The RAMLink is one of several RAM expansion products that was made by Creative Micro Designs (CMD) for Commodore's C64/128 home computers. The RAMLink was intended as a third-party alternative, successor and optionally companion to Commodore's own 17xx-series REU RAM expansion cartridges.

Unlike the REU, the RAMLink is externally powered and designed from the ground-up to act as a RAM disk.

==Features==
- Allows up to 16 MB of expansion RAM. The expansion memory can be provided by a combination of 30-pin SIMM RAM on an internal card, a Commodore 17xx-series REU (or a clone) plugged into the RAM Port, or a GeoRAM.

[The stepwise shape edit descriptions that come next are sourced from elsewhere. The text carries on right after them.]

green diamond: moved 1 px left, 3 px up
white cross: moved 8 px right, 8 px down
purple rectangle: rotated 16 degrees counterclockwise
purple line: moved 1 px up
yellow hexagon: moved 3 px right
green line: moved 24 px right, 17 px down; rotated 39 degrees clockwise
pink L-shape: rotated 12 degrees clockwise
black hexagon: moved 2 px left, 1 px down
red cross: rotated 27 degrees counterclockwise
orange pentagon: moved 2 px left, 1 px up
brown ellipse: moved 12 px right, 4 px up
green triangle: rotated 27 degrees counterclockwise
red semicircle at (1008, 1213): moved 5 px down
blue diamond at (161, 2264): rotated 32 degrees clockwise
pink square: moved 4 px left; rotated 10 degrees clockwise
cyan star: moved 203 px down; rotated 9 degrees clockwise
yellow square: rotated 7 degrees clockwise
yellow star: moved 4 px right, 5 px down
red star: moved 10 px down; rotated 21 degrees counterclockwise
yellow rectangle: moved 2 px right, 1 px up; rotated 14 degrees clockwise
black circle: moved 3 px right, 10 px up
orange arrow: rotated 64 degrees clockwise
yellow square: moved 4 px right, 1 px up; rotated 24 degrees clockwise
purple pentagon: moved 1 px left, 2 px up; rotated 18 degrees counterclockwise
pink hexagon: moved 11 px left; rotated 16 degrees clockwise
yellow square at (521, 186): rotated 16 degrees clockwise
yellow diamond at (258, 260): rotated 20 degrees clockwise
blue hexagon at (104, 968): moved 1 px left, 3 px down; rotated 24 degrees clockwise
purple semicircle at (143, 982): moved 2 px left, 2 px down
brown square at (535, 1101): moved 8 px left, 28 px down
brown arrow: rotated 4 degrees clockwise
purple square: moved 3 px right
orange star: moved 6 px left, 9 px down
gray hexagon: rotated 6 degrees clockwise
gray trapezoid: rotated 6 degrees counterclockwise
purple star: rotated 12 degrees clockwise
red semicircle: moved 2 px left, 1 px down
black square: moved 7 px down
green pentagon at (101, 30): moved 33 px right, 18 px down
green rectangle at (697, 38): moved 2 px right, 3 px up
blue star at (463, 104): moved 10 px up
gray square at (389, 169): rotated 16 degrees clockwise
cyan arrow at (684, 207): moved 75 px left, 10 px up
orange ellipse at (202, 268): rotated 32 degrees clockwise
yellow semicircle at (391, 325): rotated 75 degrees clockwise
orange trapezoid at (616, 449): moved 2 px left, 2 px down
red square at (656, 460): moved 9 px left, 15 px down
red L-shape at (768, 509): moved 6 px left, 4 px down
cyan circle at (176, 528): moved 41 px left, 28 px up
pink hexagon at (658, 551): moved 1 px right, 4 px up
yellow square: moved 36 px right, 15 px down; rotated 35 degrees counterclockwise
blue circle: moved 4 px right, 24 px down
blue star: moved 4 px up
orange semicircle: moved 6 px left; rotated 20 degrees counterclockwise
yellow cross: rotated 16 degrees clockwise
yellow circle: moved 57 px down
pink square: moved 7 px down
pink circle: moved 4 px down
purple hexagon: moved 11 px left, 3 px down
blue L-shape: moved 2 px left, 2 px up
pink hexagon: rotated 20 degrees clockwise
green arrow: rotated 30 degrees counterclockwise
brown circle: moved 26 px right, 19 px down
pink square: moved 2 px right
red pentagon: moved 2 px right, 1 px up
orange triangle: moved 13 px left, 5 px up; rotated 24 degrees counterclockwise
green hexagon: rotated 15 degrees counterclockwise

- Provides its own copy of JiffyDOS, allowing accelerated operation with any other JiffyDOS-equipped disk device, as well as shorthand commands (DOS Wedge) to conveniently access any other connected storage devices.
- Full set of partitioning tools and DOS commands.
- Commodore 1541, 1571 and 1581 disk-layout emulation modes
- One partition type provides Direct-access REU-like capability
- Secondary power socket and on-board charging circuit to accept a 6-volt "sealed" lead acid backup battery.
- Battery-backed real time clock for time and date stamping of files, if the internal RAM card is present.
- Includes drivers to allow GEOS to use its memory as either a replacement for swap space, or as a regular 'disk' drive.
- Custom parallel connection for the CMD HD Series line of hard drives.
- Pass-through expansion port for standard cartridges (e.g. Action Replay, Super Snapshot)
- On-device buttons to swap device numbers with other drives, switches to disable 17xx-series REUs or change their handling.